#### MATERIAL FOR THIS TASK
::::::::::

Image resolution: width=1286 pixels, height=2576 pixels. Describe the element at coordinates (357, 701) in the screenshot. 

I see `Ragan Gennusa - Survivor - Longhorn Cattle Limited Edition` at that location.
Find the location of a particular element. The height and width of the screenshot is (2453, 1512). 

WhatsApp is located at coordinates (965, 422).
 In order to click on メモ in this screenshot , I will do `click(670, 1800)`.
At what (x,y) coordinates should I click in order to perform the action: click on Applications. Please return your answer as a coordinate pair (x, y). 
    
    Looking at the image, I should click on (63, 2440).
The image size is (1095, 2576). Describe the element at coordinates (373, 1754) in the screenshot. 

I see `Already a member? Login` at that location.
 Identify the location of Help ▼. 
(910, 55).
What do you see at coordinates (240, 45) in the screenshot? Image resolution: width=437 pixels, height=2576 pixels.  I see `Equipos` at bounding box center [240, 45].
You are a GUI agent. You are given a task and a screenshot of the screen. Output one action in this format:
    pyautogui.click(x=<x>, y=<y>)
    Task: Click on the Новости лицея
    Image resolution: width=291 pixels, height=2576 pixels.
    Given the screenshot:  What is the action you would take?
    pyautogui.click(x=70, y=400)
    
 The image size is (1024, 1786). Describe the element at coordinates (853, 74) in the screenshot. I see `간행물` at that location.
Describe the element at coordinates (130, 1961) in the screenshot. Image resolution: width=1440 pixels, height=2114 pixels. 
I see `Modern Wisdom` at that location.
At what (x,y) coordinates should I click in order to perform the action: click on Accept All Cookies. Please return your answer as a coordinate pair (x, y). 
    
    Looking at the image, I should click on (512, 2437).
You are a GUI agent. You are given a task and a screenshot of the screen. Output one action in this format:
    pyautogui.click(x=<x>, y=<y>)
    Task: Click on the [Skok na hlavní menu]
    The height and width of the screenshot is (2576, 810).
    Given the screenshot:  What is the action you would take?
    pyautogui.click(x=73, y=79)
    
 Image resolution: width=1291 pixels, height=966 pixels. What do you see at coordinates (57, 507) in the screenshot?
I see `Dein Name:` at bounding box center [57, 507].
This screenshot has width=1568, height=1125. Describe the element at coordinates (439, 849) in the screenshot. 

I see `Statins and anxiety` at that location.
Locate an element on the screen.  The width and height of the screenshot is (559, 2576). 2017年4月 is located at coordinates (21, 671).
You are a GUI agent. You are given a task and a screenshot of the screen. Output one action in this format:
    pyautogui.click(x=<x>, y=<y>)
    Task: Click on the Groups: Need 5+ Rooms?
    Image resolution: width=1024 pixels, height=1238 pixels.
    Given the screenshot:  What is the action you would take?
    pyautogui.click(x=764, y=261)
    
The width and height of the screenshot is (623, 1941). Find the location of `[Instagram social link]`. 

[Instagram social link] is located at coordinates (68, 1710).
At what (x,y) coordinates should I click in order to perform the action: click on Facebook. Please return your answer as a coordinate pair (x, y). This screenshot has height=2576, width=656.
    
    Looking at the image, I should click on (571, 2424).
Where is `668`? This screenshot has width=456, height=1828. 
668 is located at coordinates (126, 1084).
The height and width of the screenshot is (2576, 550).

::::::::::

#### DIRECTIONS FOR THIS TASK
Each record must be transcribed exactly, with nothing left out.

#### EXERCISE RESPONSE
Image resolution: width=1286 pixels, height=2576 pixels. Describe the element at coordinates (357, 701) in the screenshot. 

I see `Ragan Gennusa - Survivor - Longhorn Cattle Limited Edition` at that location.
Find the location of a particular element. The height and width of the screenshot is (2453, 1512). 

WhatsApp is located at coordinates (965, 422).
 In order to click on メモ in this screenshot , I will do `click(670, 1800)`.
At what (x,y) coordinates should I click in order to perform the action: click on Applications. Please return your answer as a coordinate pair (x, y). 
    
    Looking at the image, I should click on (63, 2440).
The image size is (1095, 2576). Describe the element at coordinates (373, 1754) in the screenshot. 

I see `Already a member? Login` at that location.
 Identify the location of Help ▼. 
(910, 55).
What do you see at coordinates (240, 45) in the screenshot? Image resolution: width=437 pixels, height=2576 pixels.  I see `Equipos` at bounding box center [240, 45].
You are a GUI agent. You are given a task and a screenshot of the screen. Output one action in this format:
    pyautogui.click(x=<x>, y=<y>)
    Task: Click on the Новости лицея
    Image resolution: width=291 pixels, height=2576 pixels.
    Given the screenshot:  What is the action you would take?
    pyautogui.click(x=70, y=400)
    
 The image size is (1024, 1786). Describe the element at coordinates (853, 74) in the screenshot. I see `간행물` at that location.
Describe the element at coordinates (130, 1961) in the screenshot. Image resolution: width=1440 pixels, height=2114 pixels. 
I see `Modern Wisdom` at that location.
At what (x,y) coordinates should I click in order to perform the action: click on Accept All Cookies. Please return your answer as a coordinate pair (x, y). 
    
    Looking at the image, I should click on (512, 2437).
You are a GUI agent. You are given a task and a screenshot of the screen. Output one action in this format:
    pyautogui.click(x=<x>, y=<y>)
    Task: Click on the [Skok na hlavní menu]
    The height and width of the screenshot is (2576, 810).
    Given the screenshot:  What is the action you would take?
    pyautogui.click(x=73, y=79)
    
 Image resolution: width=1291 pixels, height=966 pixels. What do you see at coordinates (57, 507) in the screenshot?
I see `Dein Name:` at bounding box center [57, 507].
This screenshot has width=1568, height=1125. Describe the element at coordinates (439, 849) in the screenshot. 

I see `Statins and anxiety` at that location.
Locate an element on the screen.  The width and height of the screenshot is (559, 2576). 2017年4月 is located at coordinates (21, 671).
You are a GUI agent. You are given a task and a screenshot of the screen. Output one action in this format:
    pyautogui.click(x=<x>, y=<y>)
    Task: Click on the Groups: Need 5+ Rooms?
    Image resolution: width=1024 pixels, height=1238 pixels.
    Given the screenshot:  What is the action you would take?
    pyautogui.click(x=764, y=261)
    
The width and height of the screenshot is (623, 1941). Find the location of `[Instagram social link]`. 

[Instagram social link] is located at coordinates (68, 1710).
At what (x,y) coordinates should I click in order to perform the action: click on Facebook. Please return your answer as a coordinate pair (x, y). This screenshot has height=2576, width=656.
    
    Looking at the image, I should click on (571, 2424).
Where is `668`? This screenshot has width=456, height=1828. 
668 is located at coordinates (126, 1084).
The height and width of the screenshot is (2576, 550).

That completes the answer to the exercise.